* **Exercise details**: Retype the line in which "防水仕様な上にコードレスなのがうれしいポイントです。" appears, then every line after it until the records end. Leave out the pictures.

::: Data excerpts :::

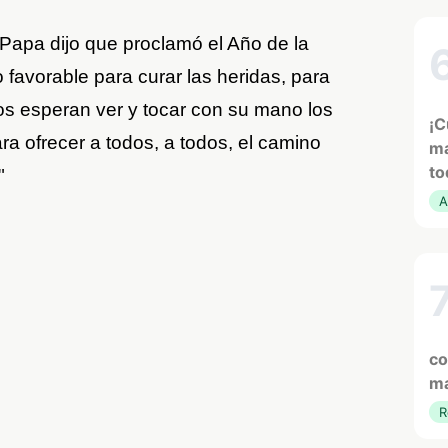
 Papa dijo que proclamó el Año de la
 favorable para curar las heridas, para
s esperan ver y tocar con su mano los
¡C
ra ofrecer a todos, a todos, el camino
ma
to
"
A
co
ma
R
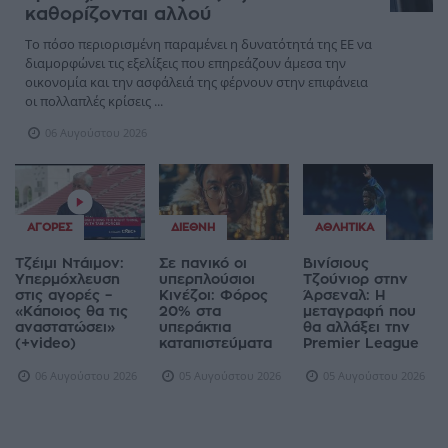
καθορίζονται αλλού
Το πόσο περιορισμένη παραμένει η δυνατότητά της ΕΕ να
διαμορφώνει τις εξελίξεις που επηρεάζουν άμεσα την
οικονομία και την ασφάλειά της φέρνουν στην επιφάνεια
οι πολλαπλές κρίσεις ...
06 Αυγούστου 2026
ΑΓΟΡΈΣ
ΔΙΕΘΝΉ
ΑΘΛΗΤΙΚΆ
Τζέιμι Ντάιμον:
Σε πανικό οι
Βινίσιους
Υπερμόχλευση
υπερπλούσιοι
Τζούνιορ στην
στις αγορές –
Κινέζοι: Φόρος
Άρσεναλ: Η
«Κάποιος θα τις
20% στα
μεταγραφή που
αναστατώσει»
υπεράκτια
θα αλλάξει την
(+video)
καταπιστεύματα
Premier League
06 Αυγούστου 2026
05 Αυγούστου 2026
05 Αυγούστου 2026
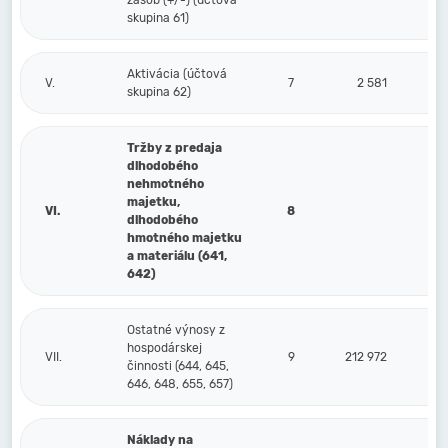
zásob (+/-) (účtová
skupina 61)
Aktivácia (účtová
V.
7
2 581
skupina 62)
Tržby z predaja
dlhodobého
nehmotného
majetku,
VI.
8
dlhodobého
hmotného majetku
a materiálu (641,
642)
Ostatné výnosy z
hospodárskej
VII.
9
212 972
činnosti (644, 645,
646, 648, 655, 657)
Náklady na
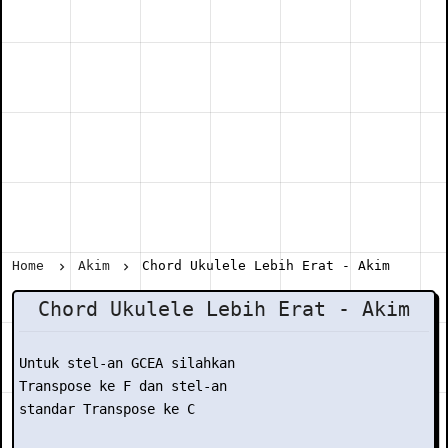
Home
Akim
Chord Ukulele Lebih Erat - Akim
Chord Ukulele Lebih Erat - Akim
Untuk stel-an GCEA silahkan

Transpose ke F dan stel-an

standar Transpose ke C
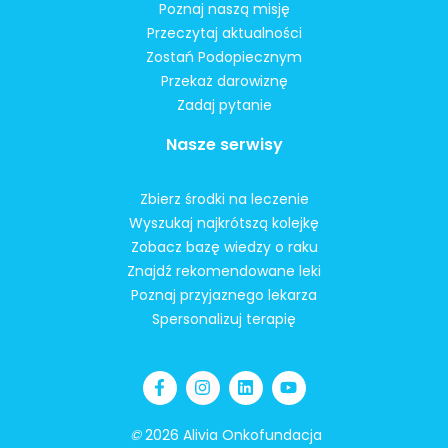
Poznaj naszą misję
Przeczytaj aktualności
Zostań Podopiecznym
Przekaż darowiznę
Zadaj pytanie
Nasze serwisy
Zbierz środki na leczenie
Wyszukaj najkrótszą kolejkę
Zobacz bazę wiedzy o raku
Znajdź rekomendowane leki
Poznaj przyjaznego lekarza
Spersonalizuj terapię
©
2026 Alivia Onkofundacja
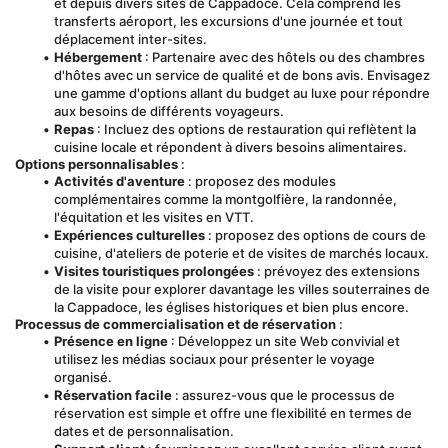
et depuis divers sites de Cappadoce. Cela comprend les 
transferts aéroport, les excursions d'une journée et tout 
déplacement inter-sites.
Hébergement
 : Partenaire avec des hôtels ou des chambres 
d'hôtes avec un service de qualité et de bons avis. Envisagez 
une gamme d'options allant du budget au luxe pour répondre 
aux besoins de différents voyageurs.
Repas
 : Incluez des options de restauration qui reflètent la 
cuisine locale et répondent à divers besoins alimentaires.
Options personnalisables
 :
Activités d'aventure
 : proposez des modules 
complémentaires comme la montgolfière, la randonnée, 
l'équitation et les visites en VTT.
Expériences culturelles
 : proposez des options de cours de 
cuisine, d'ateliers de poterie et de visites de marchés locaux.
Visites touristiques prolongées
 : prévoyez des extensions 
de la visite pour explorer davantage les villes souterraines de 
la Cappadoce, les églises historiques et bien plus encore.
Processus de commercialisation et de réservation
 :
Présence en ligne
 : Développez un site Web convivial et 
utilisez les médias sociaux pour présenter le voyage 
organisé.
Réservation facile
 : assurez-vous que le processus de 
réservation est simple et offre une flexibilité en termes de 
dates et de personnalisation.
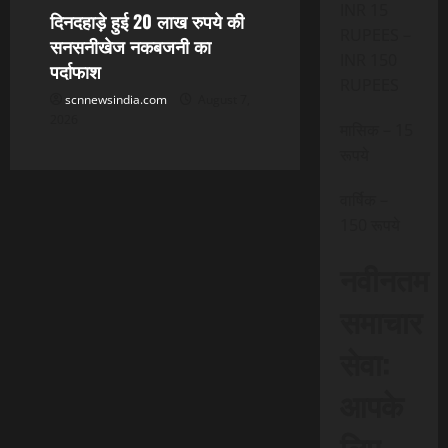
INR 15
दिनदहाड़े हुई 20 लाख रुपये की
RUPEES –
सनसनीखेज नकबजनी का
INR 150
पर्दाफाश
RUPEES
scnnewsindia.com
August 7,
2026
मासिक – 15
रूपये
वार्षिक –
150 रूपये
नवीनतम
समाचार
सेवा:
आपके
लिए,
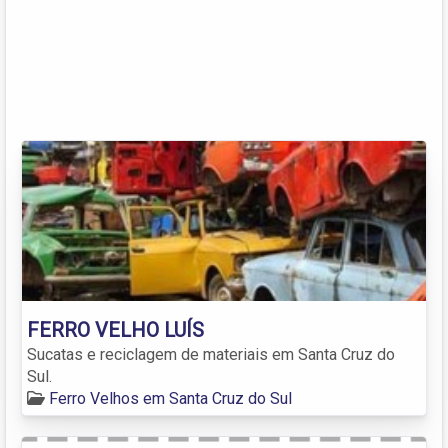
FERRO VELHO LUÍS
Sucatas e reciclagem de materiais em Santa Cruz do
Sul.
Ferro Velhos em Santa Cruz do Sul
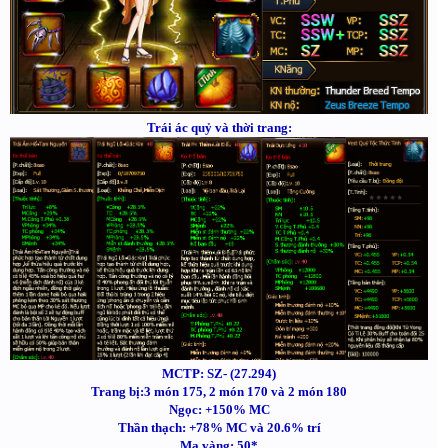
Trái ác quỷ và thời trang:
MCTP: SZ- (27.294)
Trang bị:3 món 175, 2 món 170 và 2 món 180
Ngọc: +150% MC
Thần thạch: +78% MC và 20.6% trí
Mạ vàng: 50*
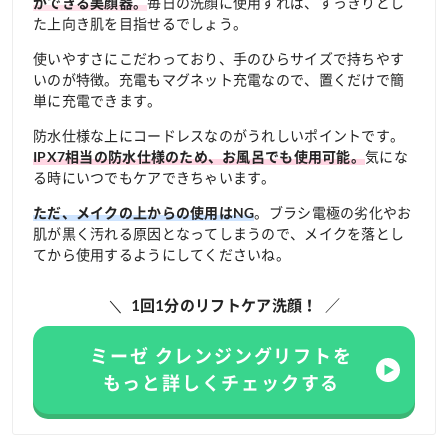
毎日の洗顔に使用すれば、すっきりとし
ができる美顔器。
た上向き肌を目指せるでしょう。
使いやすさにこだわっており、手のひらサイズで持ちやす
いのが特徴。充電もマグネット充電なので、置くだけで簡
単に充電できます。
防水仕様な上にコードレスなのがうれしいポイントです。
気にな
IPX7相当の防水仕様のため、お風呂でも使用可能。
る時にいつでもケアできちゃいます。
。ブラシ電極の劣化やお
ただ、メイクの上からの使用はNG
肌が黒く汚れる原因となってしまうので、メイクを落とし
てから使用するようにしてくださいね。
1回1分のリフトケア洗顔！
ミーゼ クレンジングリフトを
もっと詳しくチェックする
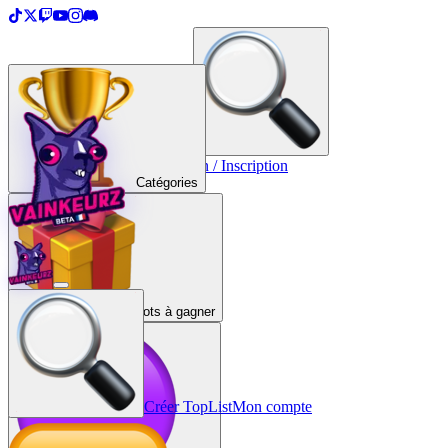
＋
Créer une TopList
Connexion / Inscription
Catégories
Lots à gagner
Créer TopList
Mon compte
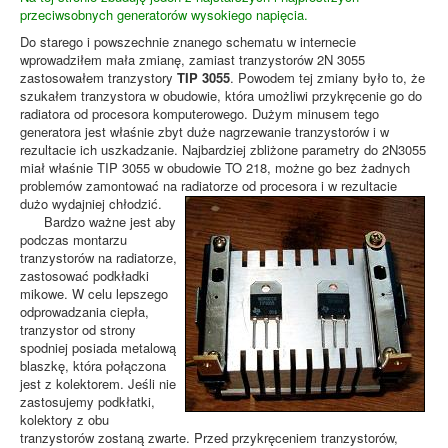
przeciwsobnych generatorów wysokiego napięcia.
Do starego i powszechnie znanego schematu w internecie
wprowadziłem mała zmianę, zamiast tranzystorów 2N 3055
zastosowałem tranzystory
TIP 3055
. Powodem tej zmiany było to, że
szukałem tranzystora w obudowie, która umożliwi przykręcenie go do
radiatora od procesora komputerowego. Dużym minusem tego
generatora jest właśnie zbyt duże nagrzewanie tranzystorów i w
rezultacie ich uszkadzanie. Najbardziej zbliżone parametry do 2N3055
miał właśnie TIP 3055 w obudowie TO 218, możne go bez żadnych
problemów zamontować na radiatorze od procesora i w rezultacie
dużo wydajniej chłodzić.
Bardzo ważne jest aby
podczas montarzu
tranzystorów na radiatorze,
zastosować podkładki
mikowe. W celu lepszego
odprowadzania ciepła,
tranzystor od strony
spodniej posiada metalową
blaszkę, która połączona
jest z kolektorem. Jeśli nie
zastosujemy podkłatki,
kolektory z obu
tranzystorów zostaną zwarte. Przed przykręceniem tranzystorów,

:::

* **Answer to this problem**:
防水仕様な上にコードレスなのがうれしいポイントです。
気にな
IPX7相当の防水仕様のため、お風呂でも使用可能。
る時にいつでもケアできちゃいます。
。ブラシ電極の劣化やお
ただ、メイクの上からの使用はNG
肌が黒く汚れる原因となってしまうので、メイクを落とし
てから使用するようにしてくださいね。
1回1分のリフトケア洗顔！
ミーゼ クレンジングリフトを
もっと詳しくチェックする
＋
Créer une TopList
Connexion / Inscription
Catégories
Lots à gagner
Créer TopList
Mon compte
przeciwsobnych generatorów wysokiego napięcia.
Do starego i powszechnie znanego schematu w internecie
wprowadziłem mała zmianę, zamiast tranzystorów 2N 3055
zastosowałem tranzystory
TIP 3055
. Powodem tej zmiany było to, że
szukałem tranzystora w obudowie, która umożliwi przykręcenie go do
radiatora od procesora komputerowego. Dużym minusem tego
generatora jest właśnie zbyt duże nagrzewanie tranzystorów i w
rezultacie ich uszkadzanie. Najbardziej zbliżone parametry do 2N3055
miał właśnie TIP 3055 w obudowie TO 218, możne go bez żadnych
problemów zamontować na radiatorze od procesora i w rezultacie
dużo wydajniej chłodzić.
Bardzo ważne jest aby
podczas montarzu
tranzystorów na radiatorze,
zastosować podkładki
mikowe. W celu lepszego
odprowadzania ciepła,
tranzystor od strony
spodniej posiada metalową
blaszkę, która połączona
jest z kolektorem. Jeśli nie
zastosujemy podkłatki,
kolektory z obu
tranzystorów zostaną zwarte. Przed przykręceniem tranzystorów,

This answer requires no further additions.